Task to carry out:
An exact transcript of all the records is the expected answer.

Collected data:
══════════

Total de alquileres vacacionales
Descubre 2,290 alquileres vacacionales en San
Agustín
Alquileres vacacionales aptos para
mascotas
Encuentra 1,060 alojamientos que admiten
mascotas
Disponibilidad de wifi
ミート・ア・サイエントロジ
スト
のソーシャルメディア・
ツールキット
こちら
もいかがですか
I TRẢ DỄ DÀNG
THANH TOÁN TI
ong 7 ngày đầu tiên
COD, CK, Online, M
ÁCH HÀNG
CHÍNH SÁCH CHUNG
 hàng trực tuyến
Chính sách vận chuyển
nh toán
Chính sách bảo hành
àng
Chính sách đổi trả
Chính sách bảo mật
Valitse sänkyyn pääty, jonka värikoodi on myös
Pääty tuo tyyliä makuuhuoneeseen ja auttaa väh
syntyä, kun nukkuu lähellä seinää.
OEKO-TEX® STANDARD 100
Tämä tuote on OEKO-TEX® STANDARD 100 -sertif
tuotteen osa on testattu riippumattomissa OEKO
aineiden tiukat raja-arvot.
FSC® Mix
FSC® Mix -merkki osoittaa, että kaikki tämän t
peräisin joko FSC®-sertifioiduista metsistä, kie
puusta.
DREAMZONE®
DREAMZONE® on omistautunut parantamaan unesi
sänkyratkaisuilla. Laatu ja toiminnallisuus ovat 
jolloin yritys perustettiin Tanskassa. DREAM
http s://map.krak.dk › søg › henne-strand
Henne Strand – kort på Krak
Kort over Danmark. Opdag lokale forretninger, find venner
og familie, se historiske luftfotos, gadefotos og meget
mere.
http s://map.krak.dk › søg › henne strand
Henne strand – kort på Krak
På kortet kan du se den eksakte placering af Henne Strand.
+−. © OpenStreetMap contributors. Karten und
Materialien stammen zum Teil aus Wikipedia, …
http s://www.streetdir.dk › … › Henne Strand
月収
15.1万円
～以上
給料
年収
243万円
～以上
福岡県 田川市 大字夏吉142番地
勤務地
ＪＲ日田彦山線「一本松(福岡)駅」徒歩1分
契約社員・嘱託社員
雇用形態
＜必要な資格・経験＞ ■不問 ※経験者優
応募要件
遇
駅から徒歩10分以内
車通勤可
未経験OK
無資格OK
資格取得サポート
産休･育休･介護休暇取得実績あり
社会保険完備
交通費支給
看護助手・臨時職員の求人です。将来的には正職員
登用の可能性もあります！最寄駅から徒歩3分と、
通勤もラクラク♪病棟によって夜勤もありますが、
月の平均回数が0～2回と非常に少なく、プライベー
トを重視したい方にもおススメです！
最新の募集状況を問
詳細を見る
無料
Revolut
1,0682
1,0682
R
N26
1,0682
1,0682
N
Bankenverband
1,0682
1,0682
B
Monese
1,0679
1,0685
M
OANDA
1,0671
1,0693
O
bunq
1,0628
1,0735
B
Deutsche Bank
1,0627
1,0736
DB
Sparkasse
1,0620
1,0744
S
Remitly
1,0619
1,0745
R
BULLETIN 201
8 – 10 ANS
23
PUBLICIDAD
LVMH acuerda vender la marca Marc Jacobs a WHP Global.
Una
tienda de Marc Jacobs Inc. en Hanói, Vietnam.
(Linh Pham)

══════════

Expected answer:
Total de alquileres vacacionales
Descubre 2,290 alquileres vacacionales en San
Agustín
Alquileres vacacionales aptos para
mascotas
Encuentra 1,060 alojamientos que admiten
mascotas
Disponibilidad de wifi
ミート・ア・サイエントロジ
スト
のソーシャルメディア・
ツールキット
こちら
もいかがですか
I TRẢ DỄ DÀNG
THANH TOÁN TI
ong 7 ngày đầu tiên
COD, CK, Online, M
ÁCH HÀNG
CHÍNH SÁCH CHUNG
 hàng trực tuyến
Chính sách vận chuyển
nh toán
Chính sách bảo hành
àng
Chính sách đổi trả
Chính sách bảo mật
Valitse sänkyyn pääty, jonka värikoodi on myös
Pääty tuo tyyliä makuuhuoneeseen ja auttaa väh
syntyä, kun nukkuu lähellä seinää.
OEKO-TEX® STANDARD 100
Tämä tuote on OEKO-TEX® STANDARD 100 -sertif
tuotteen osa on testattu riippumattomissa OEKO
aineiden tiukat raja-arvot.
FSC® Mix
FSC® Mix -merkki osoittaa, että kaikki tämän t
peräisin joko FSC®-sertifioiduista metsistä, kie
puusta.
DREAMZONE®
DREAMZONE® on omistautunut parantamaan unesi
sänkyratkaisuilla. Laatu ja toiminnallisuus ovat 
jolloin yritys perustettiin Tanskassa. DREAM
http s://map.krak.dk › søg › henne-strand
Henne Strand – kort på Krak
Kort over Danmark. Opdag lokale forretninger, find venner
og familie, se historiske luftfotos, gadefotos og meget
mere.
http s://map.krak.dk › søg › henne strand
Henne strand – kort på Krak
På kortet kan du se den eksakte placering af Henne Strand.
+−. © OpenStreetMap contributors. Karten und
Materialien stammen zum Teil aus Wikipedia, …
http s://www.streetdir.dk › … › Henne Strand
月収
15.1万円
～以上
給料
年収
243万円
～以上
福岡県 田川市 大字夏吉142番地
勤務地
ＪＲ日田彦山線「一本松(福岡)駅」徒歩1分
契約社員・嘱託社員
雇用形態
＜必要な資格・経験＞ ■不問 ※経験者優
応募要件
遇
駅から徒歩10分以内
車通勤可
未経験OK
無資格OK
資格取得サポート
産休･育休･介護休暇取得実績あり
社会保険完備
交通費支給
看護助手・臨時職員の求人です。将来的には正職員
登用の可能性もあります！最寄駅から徒歩3分と、
通勤もラクラク♪病棟によって夜勤もありますが、
月の平均回数が0～2回と非常に少なく、プライベー
トを重視したい方にもおススメです！
最新の募集状況を問
詳細を見る
無料
Revolut
1,0682
1,0682
R
N26
1,0682
1,0682
N
Bankenverband
1,0682
1,0682
B
Monese
1,0679
1,0685
M
OANDA
1,0671
1,0693
O
bunq
1,0628
1,0735
B
Deutsche Bank
1,0627
1,0736
DB
Sparkasse
1,0620
1,0744
S
Remitly
1,0619
1,0745
R
BULLETIN 201
8 – 10 ANS
23
PUBLICIDAD
LVMH acuerda vender la marca Marc Jacobs a WHP Global.
Una
tienda de Marc Jacobs Inc. en Hanói, Vietnam.
(Linh Pham)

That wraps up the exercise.